<<<<

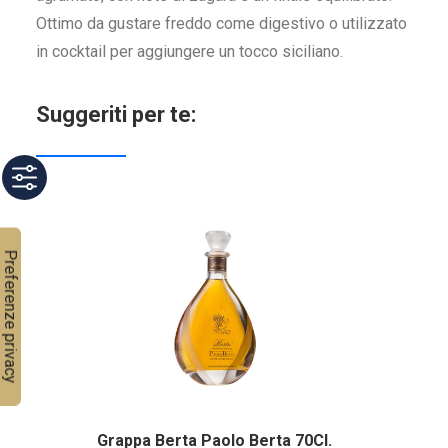
Ottimo da gustare freddo come digestivo o utilizzato
in cocktail per aggiungere un tocco siciliano.
Suggeriti per te:
Grappa Berta Paolo Berta 70Cl.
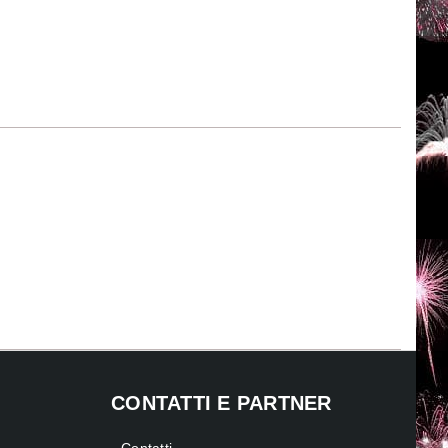
CONTATTI E PARTNER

>>>>

What the task requires
For each record above, write out every line exactly and skip the pictures.

Answer for this exercise
Ottimo da gustare freddo come digestivo o utilizzato
in cocktail per aggiungere un tocco siciliano.
Suggeriti per te:
Grappa Berta Paolo Berta 70Cl.
CONTATTI E PARTNER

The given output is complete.